● Your instructions
From the listing below, how many lines hold the word "Bangkok"? Write only the number.

═════ Dataset content

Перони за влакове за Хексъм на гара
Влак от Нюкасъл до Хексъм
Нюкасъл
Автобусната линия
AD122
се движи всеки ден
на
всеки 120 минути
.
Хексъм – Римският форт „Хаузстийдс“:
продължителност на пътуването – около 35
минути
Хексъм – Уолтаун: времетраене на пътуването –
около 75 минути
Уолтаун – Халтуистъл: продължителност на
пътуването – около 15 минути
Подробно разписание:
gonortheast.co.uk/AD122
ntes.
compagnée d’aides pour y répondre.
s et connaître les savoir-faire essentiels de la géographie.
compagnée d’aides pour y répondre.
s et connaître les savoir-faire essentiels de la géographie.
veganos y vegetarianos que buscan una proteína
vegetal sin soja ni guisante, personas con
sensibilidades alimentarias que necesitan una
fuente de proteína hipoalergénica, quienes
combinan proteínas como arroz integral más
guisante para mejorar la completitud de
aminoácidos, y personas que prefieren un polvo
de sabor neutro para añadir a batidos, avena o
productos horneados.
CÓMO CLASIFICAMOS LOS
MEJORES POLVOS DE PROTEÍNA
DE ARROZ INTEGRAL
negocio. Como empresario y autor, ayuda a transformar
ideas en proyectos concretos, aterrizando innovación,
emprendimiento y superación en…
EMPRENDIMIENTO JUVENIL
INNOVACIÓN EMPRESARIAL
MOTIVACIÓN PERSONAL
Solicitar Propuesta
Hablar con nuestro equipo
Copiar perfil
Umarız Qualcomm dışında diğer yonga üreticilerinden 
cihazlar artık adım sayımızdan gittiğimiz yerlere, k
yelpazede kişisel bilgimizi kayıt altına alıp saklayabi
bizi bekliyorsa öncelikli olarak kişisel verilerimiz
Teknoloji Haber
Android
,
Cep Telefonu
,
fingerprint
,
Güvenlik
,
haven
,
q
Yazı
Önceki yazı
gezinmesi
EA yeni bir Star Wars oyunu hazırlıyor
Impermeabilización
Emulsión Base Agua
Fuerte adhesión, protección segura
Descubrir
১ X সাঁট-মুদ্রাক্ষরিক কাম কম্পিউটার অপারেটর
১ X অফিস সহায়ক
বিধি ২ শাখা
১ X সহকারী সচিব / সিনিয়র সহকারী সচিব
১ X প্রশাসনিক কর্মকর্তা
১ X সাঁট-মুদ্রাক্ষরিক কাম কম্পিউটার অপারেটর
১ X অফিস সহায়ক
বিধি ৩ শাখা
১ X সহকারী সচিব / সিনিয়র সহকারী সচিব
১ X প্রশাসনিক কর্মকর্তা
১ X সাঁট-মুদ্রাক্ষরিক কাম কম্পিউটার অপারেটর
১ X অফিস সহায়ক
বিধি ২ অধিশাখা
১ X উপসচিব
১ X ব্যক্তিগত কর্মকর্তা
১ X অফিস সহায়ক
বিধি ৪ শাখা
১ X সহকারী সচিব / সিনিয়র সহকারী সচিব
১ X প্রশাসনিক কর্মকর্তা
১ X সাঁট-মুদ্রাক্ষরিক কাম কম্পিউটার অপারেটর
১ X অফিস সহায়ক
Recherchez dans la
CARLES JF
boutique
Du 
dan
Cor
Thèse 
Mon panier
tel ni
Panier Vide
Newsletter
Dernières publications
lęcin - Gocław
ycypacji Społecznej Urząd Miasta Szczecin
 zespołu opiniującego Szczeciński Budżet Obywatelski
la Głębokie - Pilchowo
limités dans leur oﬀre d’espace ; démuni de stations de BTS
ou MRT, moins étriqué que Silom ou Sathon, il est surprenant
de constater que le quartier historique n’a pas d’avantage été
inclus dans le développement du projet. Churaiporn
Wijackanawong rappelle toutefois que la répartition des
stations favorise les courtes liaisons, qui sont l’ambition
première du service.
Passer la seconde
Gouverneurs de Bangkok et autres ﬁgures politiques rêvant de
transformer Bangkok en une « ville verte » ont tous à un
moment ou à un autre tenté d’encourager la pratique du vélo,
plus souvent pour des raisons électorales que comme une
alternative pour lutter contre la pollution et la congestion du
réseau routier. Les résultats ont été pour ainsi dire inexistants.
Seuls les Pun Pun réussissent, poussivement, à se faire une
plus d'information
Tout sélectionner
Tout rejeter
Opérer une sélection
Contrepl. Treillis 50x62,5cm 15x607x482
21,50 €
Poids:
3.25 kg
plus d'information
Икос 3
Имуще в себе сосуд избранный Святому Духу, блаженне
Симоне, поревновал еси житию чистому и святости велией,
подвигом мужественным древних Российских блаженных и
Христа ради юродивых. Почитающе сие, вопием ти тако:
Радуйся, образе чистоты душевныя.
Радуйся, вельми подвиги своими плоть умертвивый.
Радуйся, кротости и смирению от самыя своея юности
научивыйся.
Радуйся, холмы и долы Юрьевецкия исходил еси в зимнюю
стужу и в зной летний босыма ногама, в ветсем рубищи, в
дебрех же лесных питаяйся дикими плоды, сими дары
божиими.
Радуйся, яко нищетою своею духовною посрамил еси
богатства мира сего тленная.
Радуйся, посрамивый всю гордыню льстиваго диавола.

══════════
═════ Dataset content

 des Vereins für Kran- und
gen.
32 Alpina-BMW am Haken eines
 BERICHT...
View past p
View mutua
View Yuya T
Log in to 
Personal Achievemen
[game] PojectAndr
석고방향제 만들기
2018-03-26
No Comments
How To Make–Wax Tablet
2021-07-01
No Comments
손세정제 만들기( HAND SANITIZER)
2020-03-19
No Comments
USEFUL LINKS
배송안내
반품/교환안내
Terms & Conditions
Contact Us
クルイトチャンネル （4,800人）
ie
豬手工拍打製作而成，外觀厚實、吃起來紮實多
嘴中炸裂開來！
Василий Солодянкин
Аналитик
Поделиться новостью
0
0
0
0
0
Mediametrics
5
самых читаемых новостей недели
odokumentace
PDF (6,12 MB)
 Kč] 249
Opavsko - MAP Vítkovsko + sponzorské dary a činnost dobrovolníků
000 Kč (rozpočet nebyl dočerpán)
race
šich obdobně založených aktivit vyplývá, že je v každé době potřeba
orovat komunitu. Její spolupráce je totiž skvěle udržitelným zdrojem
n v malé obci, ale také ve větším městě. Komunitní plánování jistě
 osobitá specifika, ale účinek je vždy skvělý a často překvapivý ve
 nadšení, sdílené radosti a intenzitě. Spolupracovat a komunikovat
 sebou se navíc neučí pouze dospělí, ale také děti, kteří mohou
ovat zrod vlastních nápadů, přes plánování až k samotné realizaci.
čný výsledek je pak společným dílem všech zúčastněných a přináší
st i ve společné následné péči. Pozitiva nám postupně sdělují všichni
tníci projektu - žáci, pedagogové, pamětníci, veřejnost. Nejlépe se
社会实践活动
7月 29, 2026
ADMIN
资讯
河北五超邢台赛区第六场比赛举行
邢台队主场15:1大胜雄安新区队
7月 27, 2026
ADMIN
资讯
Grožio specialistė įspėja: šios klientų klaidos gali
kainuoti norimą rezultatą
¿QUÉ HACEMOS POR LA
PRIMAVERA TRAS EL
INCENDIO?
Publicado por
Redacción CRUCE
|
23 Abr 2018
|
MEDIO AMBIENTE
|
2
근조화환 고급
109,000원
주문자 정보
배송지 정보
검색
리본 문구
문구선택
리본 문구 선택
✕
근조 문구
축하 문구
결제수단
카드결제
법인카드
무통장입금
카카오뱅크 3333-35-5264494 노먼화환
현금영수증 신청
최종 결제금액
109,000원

══════════

● Solution for this task
2